(Task): Transcribe every entry exactly; the images stay out.

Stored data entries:
● ● ● ● ● ● ●

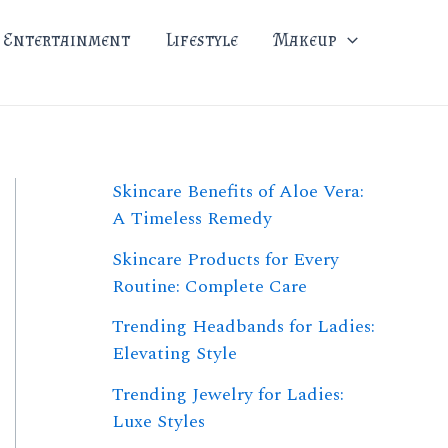
Entertainment
Lifestyle
Makeup
Skincare Benefits of Aloe Vera:
A Timeless Remedy
Skincare Products for Every
Routine: Complete Care
Trending Headbands for Ladies:
Elevating Style
Trending Jewelry for Ladies:
Luxe Styles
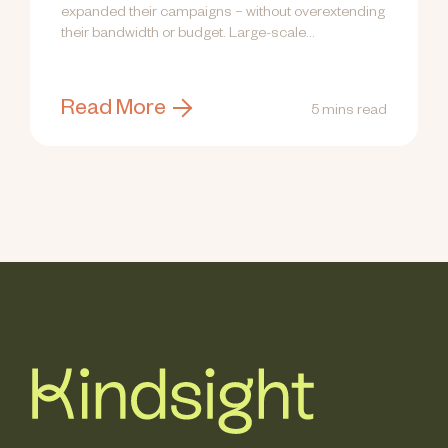
expanded their campaigns – without overextending
their bandwidth or budget. Large-scale...
Read More
5 mins read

● ● ● ● ● ● ●

(Finished exercise):
Entertainment
Lifestyle
Makeup
Skincare Benefits of Aloe Vera:
A Timeless Remedy
Skincare Products for Every
Routine: Complete Care
Trending Headbands for Ladies:
Elevating Style
Trending Jewelry for Ladies:
Luxe Styles
expanded their campaigns – without overextending
their bandwidth or budget. Large-scale...
Read More
5 mins read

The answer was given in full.